The first public sexual misconduct claim I ever evaluated was Anita Hill’s sexual harassment claim against Clarence Thomas. I was in law school, locked into the daily classroom battles with my fellow students and professors, and I dove deep into the details. After Clarence Thomas, the names of accused politicians are simply too many to remember. The big names stand out—Bill Clinton, Bob Packwood, Anthony Weiner, Eliot Spitzer, Donald Trump, Roy Moore—and now Joe Biden, former vice president and presumptive Democratic nominee for president.
Over the course of more than two decades, I’ve developed a simple test for these claims: If the weight of the available evidence indicates that it is more likely than not that the allegations are true, then the accused should not hold high office. Requiring proof beyond a reasonable doubt is imprudent. After all, no person possesses a right to public office, and requiring such a high standard of proof would create a perverse permission structure for bad acts.
But lower burdens of proof are dangerous as well. We frequently hear politicians and pundits use phrases like “credibly accused.” What does that even mean? There are plenty of questionable statistics that claim only the smallest fractions of women make false accusations, but our legal system doesn’t adjudicate innocence but merely burden of proof. The percentage of false claims is unknowable, and as a result, almost any accusation can be subjectively deemed “credible” absent slam-dunk evidence of innocence.
Perhaps my mindset is influenced by more than two decades of litigation (including work on multiple sexual harassment cases), but when I review sexual misconduct claims, I ask myself, “Based on the available evidence, is this a case I’d feel comfortable taking to a jury?”

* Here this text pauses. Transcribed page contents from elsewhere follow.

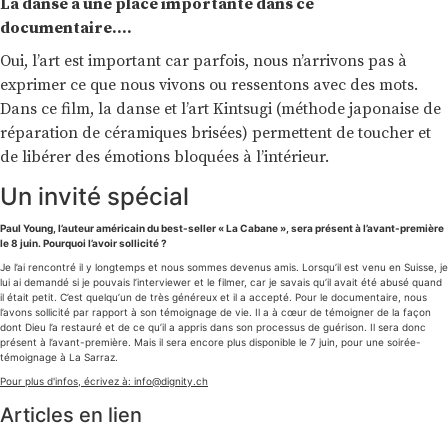
La danse a une place importante dans ce
documentaire….
Oui, l’art est important car parfois, nous n’arrivons pas à
exprimer ce que nous vivons ou ressentons avec des mots.
Dans ce film, la danse et l’art Kintsugi (méthode japonaise de
réparation de céramiques brisées) permettent de toucher et
de libérer des émotions bloquées à l’intérieur.
Un invité spécial
Paul Young, l’auteur américain du best-seller « La Cabane », sera présent à l’avant-première
le 8 juin. Pourquoi l’avoir sollicité ?
Je l’ai rencontré il y longtemps et nous sommes devenus amis. Lorsqu’il est venu en Suisse, je
lui ai demandé si je pouvais l’interviewer et le filmer, car je savais qu’il avait été abusé quand
il était petit. C’est quelqu’un de très généreux et il a accepté. Pour le documentaire, nous
l’avons sollicité par rapport à son témoignage de vie. Il a à cœur de témoigner de la façon
dont Dieu l’a restauré et de ce qu’il a appris dans son processus de guérison. Il sera donc
présent à l’avant-première. Mais il sera encore plus disponible le 7 juin, pour une soirée-
témoignage à La Sarraz.
Pour plus d'infos, écrivez à: info@dignity.ch
Articles en lien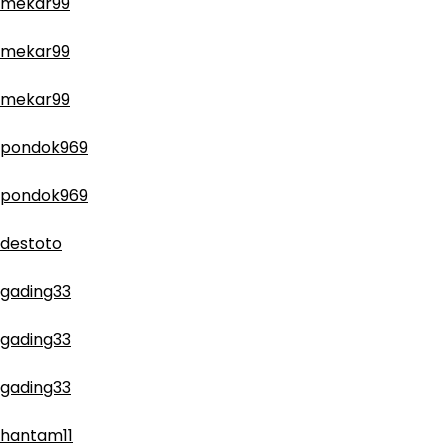
mekar99
mekar99
mekar99
pondok969
pondok969
destoto
gading33
gading33
gading33
hantam11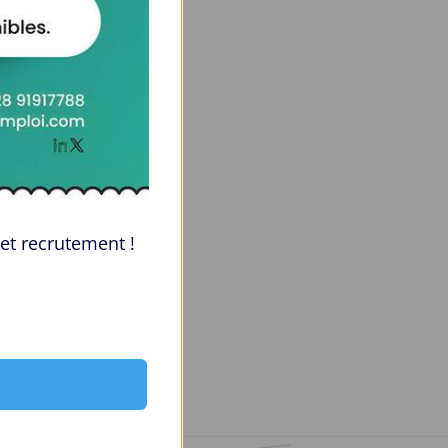
et recrutement !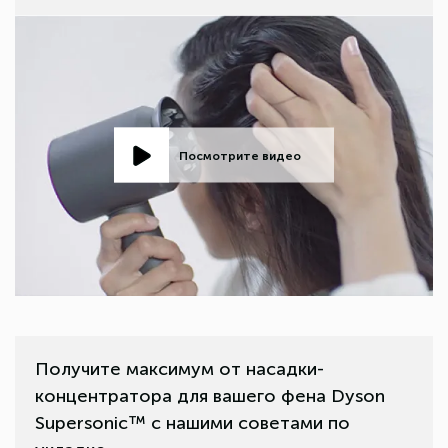
Посмотрите видео
Получите максимум от насадки-
концентратора для вашего фена Dyson
Supersonic™ с нашими советами по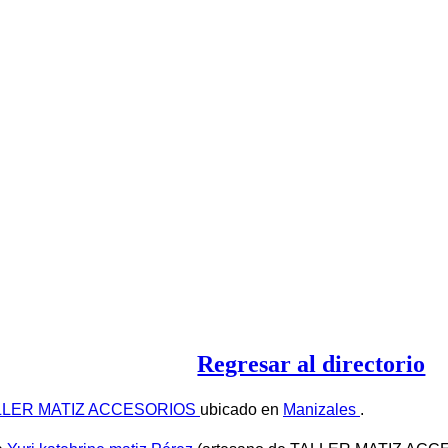
Regresar al directorio
LLER MATIZ ACCESORIOS
ubicado en
Manizales
.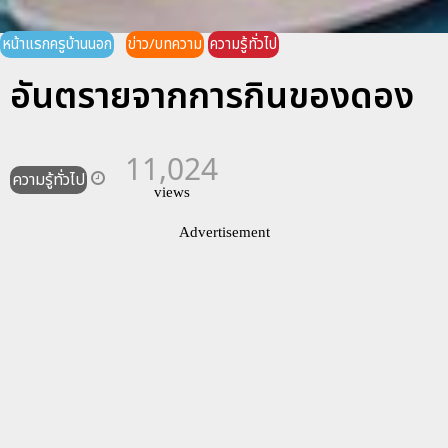
หน้าแรกครูบ้านนอก
ข่าว/บทความ
ความรู้ทั่วไป
อันตรายจากการกินของดอง
11,024
ความรู้ทั่วไป
views
Advertisement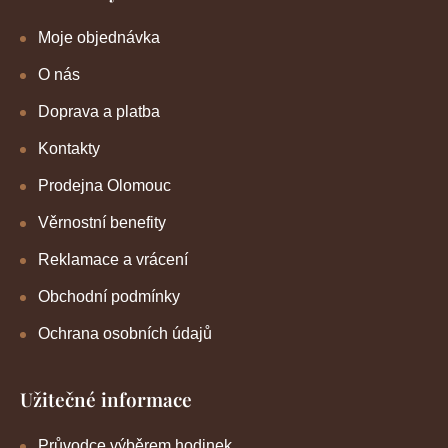
Moje objednávka
O nás
Doprava a platba
Kontakty
Prodejna Olomouc
Věrnostní benefity
Reklamace a vrácení
Obchodní podmínky
Ochrana osobních údajů
Užitečné informace
Průvodce výběrem hodinek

The things that influence the analysis include the age of the allegation, presence or absence of contemporaneous corroboration, presence or absence of conflicting or supporting evidence, consistency of the claimant’s story, evidence of a pattern of behavior, and evidence of bias. That’s not a complete list, but it’s exactly how lawyers make decisions whether to bring cases, and that’s how juries make decisions about guilt or liability.
Applying these factors to Brett Kavanaugh illustrated the profound weakness of the claims against him. Each claim was more than 30 years old. There was no meaningful contemporaneous corroboration. Christine Blasey Ford’s friend couldn’t even place Ford and Kavanaugh together at the same party. According to her therapist’s notes, there was evidence that Ford had given materially conflicting accounts about the alleged assault. Yes, lots of folks found her demeanor credible when she offered live testimony, but spend five minutes in a courtroom and you’ll quickly understand that “demeanor” is one of the least reliable indicia of truth.
When you apply the factors above to many of the sexual assault and sexual harassment claims against Donald Trump, one reaches a different outcome. Many of the claims are supported by contemporaneous corroboration, they fit a specific pattern, and Trump himself has openly bragged about grabbing women by the genitals. While not every claim is credible, enough are that I feel quite comfortable arguing that it is more likely than not that Donald Trump is guilty of sexual harassment at best and sexual assault at worst.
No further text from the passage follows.